Despite the Mode’s growing popularity worldwide: “The British press write-ups were all very snide and dismissive … there was no acknowledgement of what they were doing musically at all,” is what Paterson, a Mute Records employee, told writer Ian Gittins for the Depeche Mode: Faith And Devotion book. However, fans that wanted to bypass such write-ups” could subscribe to Bong magazine, which took its name from the catalogue prefixes that Mute gave Depeche Mode releases.
In that same year, Czech teenager Michaela Olexova got hooked on their Music For The Masses album. As Olexova recalls to Buzz, “I first heard of Depeche Mode from a friend at school at the beginning of 1988. She mentioned they were going to play in Prague in March, which was a huge deal as we were still living in the dark ages of communism and having a band from Western Europe was like a breath of fresh air. After my graduation in 1990, I decided to move to Prague, got an admin job and co-founded a Czech and Slovak DMcfan club called Depeche Mode Friends where I was in charge of producing the fan club magazine Halo.”

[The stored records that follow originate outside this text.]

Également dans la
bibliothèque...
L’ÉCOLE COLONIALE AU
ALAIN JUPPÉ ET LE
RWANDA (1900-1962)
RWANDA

On a visit to London in 1991, Olexova knocked on Mute Records’ door, “to tell them about our fan club and magazine.” A few months later she received a letter from the Band’s management and got invited to DM’s London office.
“That’s when I met Lynn Wood (Newcombe) who was in charge of their official fan club at the time. We became friends and I started coming over to the office on regular basis, helping out with the admin or fan club stuff. Eventually, I was offered to join the team and help with the Bong magazine and conventions, because of my previous experience. It was a dream come true moment and something I’ve been visualising for months!”
Since the age of 10, Olexova had been taking and developing her own photos. “I was self-taught, but I learned a lot from my dad and stepdad as they were both into photography,” she recalls. With her impressive photography skills, it was not too long until she started taking photos of Depeche Mode for Bong. Moreover, she says, “I was actually producing the whole magazine in Prague in the end because it was still really hard to get a long-term visa to live in the UK at the time. Typically, we’d plan and develop content ideas throughout the year, then I’d prepare the magazine copy, photos and design of each issue in Prague and fax it to Lynn at the DM’s office for approval before sending off the final artwork to London for printing and distribution.
“I’d often come to London as and when needed or whenever there was an opportunity to interview or photograph the band. If you wanted to know what the band’s up to on and off the stage, you’d get it in Bong!” Olexova also went on tour with the band on numerous occasions, and her photos match the standard of photographic work that Anton Corbijn was also doing for the band both on and off stage at the time. “The most important thing in all my photographs was to capture the emotions or energy of the band because that speaks to people more than anything else,” Olexova says.
In 2002, Bong was wrapped up, the internet having become the place to find Depeche Mode-related info. Olexova, though, went on to snap the Red Hot Chili Peppers, Nitzer Ebb, REM and many others for record labels and magazines. After a while, needing a change, she became a yoga teacher after moving to London from Prague. Starting to miss creating and designing things, she also “set up a brand and website design studio to help women launch their dream business online”.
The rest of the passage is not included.